-- Sum_of_the_first_n_natural_numbers.lean
-- Proofs of "0 + 1 + 2 + 3 + ··· + n = n × (n + 1)/2"
-- José A. Alonso Jiménez <https://jaalonso.github.io>
-- Seville, September 5, 2024
-- ---------------------------------------------------------------------
-- ---------------------------------------------------------------------
-- Prove that the sum of the natural numbers
-- 0 + 1 + 2 + 3 + ··· + n
-- is n × (n + 1)/2
-- ---------------------------------------------------------------------
-- Natural language proof
-- ======================
-- Let
-- s(n) = 0 + 1 + 2 + 3 + ··· + n
-- We need to prove that
-- s(n) = n(n + 1)/2
-- or, equivalently, that
-- 2s(n) = n(n + 1)
-- We will do this by induction on n.
--
-- Base Case: Let n = 0. Then,
-- 2s(n) = 2s(0)
-- = 2·0
-- = 0
-- = 0.(0 + 1)
-- = n.(n + 1)
--
-- Induction Step: Let n = m + 1 and assume the induction hypothesis
-- (IH)
-- 2s(m) = m(m+1)
-- Then,
-- 2s(n) = 2s(m+1)
-- = 2(s(m) + (m+1))
-- = 2s(m) + 2(m+1)
-- = m(m + 1) + 2(m + 1) [by IH]
-- = (m + 2)(m + 1)
-- = (m + 1)(m + 2)
-- = n(n+1)
-- Proofs with Lean4
-- =================
import Mathlib.Algebra.Group.Nat.Defs
import Mathlib.Tactic
open Nat
variable (n : ℕ)
set_option pp.fieldNotation false
def sum : ℕ → ℕ
| 0 => 0
| succ n => sum n + (n+1)
@[simp]
lemma sum_zero : sum 0 = 0 := rfl
@[simp]
lemma sum_succ : sum (n + 1) = sum n + (n+1) := rfl
-- Proof 1
-- =======
example :
2 * sum n = n * (n + 1) :=
by
induction n with
| zero =>
-- ⊢ 2 * sum 0 = 0 * (0 + 1)
calc 2 * sum 0
= 2 * 0 := congrArg (2 * .) sum_zero
_ = 0 := mul_zero 2
_ = 0 * (0 + 1) := zero_mul (0 + 1)
| succ n HI =>
-- n : ℕ
-- HI : 2 * sum n = n * (n + 1)
-- ⊢ 2 * sum (n + 1) = (n + 1) * (n + 1 + 1)
calc 2 * sum (n + 1)
= 2 * (sum n + (n + 1)) := congrArg (2 * .) (sum_succ n)

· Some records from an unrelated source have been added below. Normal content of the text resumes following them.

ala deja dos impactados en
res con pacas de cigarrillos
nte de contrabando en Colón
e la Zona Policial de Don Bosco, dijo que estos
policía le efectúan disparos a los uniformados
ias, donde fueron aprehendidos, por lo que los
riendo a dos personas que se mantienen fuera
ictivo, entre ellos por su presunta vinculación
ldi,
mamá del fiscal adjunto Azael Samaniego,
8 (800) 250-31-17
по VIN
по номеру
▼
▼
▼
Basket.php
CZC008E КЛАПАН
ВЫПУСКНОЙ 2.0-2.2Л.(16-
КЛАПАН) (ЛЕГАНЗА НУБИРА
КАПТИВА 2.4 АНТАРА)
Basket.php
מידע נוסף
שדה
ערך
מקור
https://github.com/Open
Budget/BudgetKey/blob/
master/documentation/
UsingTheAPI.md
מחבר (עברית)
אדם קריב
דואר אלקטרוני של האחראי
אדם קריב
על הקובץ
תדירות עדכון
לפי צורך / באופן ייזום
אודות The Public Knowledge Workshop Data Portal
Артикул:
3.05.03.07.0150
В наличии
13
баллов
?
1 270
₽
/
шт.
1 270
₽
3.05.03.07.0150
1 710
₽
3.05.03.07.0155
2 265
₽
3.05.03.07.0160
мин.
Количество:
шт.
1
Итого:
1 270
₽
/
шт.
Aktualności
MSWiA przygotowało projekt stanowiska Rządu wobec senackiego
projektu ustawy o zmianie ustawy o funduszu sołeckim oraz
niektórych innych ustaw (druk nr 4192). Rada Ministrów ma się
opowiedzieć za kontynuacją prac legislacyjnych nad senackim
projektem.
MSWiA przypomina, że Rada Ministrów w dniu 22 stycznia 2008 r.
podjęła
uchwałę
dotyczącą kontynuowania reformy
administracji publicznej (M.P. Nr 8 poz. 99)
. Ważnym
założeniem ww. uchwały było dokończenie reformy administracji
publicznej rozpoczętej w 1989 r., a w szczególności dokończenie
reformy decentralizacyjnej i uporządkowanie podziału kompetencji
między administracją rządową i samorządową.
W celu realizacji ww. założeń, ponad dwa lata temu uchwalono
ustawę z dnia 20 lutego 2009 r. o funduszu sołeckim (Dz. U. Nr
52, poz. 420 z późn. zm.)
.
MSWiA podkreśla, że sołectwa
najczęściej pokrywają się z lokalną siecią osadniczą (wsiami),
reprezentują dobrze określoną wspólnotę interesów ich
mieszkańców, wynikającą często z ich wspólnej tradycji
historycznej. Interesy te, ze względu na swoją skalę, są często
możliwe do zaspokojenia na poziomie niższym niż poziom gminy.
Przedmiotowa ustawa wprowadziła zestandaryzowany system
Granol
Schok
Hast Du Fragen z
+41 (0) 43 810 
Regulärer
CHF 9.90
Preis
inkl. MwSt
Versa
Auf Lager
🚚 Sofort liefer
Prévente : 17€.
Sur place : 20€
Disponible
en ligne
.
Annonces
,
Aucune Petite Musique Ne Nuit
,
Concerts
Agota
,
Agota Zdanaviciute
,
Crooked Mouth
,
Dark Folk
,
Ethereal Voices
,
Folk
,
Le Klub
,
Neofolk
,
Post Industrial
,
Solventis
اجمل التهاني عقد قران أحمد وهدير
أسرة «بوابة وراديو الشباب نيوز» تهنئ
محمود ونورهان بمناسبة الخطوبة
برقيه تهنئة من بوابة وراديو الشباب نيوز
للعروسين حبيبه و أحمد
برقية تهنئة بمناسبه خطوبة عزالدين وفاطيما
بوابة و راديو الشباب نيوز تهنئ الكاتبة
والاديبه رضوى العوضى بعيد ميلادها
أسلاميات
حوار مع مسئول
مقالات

_ = 2 * sum n + 2 * (n + 1) := mul_add 2 (sum n) (n + 1)
_ = n * (n + 1) + 2 * (n + 1) := congrArg (. + 2 * (n + 1)) HI
_ = (n + 2) * (n + 1) := (add_mul n 2 (n + 1)).symm
_ = (n + 1) * (n + 2) := mul_comm (n + 2) (n + 1)
-- Proof 2
-- =======
example :
2 * sum n = n * (n + 1) :=
by
induction n with
| zero =>
-- ⊢ 2 * sum 0 = 0 * (0 + 1)
calc 2 * sum 0
= 2 * 0 := rfl
_ = 0 := rfl
_ = 0 * (0 + 1) := rfl
| succ n HI =>
-- n : ℕ
-- HI : 2 * sum n = n * (n + 1)
-- ⊢ 2 * sum (n + 1) = (n + 1) * (n + 1 + 1)
calc 2 * sum (n + 1)
= 2 * (sum n + (n + 1)) := rfl
_ = 2 * sum n + 2 * (n + 1) := by ring
_ = n * (n + 1) + 2 * (n + 1) := by simp [HI]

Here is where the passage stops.